Yarım milyondan fazla hastanın yüzde 0,6'sı veya 5,906'sı bağımlılık geliştirdi, istismar belirtileri gösterdi veya ölümcül olmayan bir aşırı doz yaşadı - topluca opioid kötüye kullanımı olarak tanımlandı. Yanlış kullanım teşhislerinin üçte biri ameliyattan sonraki bir yıl içinde ortaya çıktı.
Her hafta ek opioid kullanımı bağımlılık, kötüye kullanım veya aşırı doz riskini yüzde 20 artırdı. Analiz, ilk yeniden doldurmanın riski iki katından fazla artırmasıyla riski yüzde 44 artırdığını gösterdi.
Analiz, aksine, dozajın çok daha küçük bir rol oynadığını gösterdi. Aslında, araştırmacılar, opioidleri kısa süreler için (iki hafta veya daha az) alan kişilerde, iki kat daha yüksek dozlarda hastalar arasında bile kötüye kullanım riskinin daha yüksek olmadığını belirtti.
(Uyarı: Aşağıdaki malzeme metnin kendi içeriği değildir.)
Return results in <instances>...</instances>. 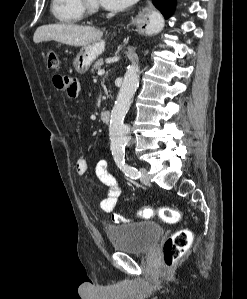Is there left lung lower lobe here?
I'll return each instance as SVG.
<instances>
[{
  "label": "left lung lower lobe",
  "instance_id": "obj_1",
  "mask_svg": "<svg viewBox=\"0 0 247 299\" xmlns=\"http://www.w3.org/2000/svg\"><path fill=\"white\" fill-rule=\"evenodd\" d=\"M155 7L161 11L165 18H169L175 8V0H152Z\"/></svg>",
  "mask_w": 247,
  "mask_h": 299
}]
</instances>
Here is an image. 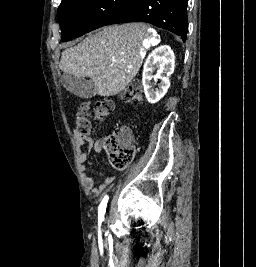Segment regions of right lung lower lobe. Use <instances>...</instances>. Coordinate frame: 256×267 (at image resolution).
Listing matches in <instances>:
<instances>
[{"mask_svg": "<svg viewBox=\"0 0 256 267\" xmlns=\"http://www.w3.org/2000/svg\"><path fill=\"white\" fill-rule=\"evenodd\" d=\"M187 1L188 0H138L129 14L118 16L106 25L123 22H147L187 37Z\"/></svg>", "mask_w": 256, "mask_h": 267, "instance_id": "98d812e1", "label": "right lung lower lobe"}]
</instances>
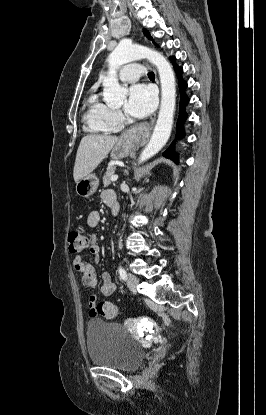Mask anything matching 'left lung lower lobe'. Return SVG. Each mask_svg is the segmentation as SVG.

Bununla birlikte, ekip, daha yüksek dozun, opioidleri dokuz hafta veya daha uzun süre kullananlarda riski önemli ölçüde artırdığını, bu bulgu, uzun vadeli kullanıcılar arasında süre ve dozajın güçlü bir şekilde birleştiğini öne sürdüğünü söyledi.
Opioid ağrı yönetimine ilişkin mevcut kılavuzlar, belirli hasta popülasyonlarına hitap etmemektedir. Bununla birlikte yeni bulgular, klinik bağlamın önemli olduğunu ve opioid karar vermenin bağlama göre değişmesi gerektiğini göstermektedir.
Isaac Kohane, MD, Ph.D., "Doktorlar olarak, her opioid reçetesiyle ilgili bir ikilemle karşı karşıyayız, bu nedenle, kötüye kullanımı etkileyen faktörler de dahil olmak üzere, opioid ağrı yönetiminin risklerini ve faydalarını ameliyattan hemen sonra nasıl tartacağımız konusunda daha incelikli bir anlayışa ihtiyacımız var" dedi. .D., Çalışmanın kıdemli yazarlarından.
"Bu sonuçlar çok ihtiyaç duyulan netliği sağlıyor."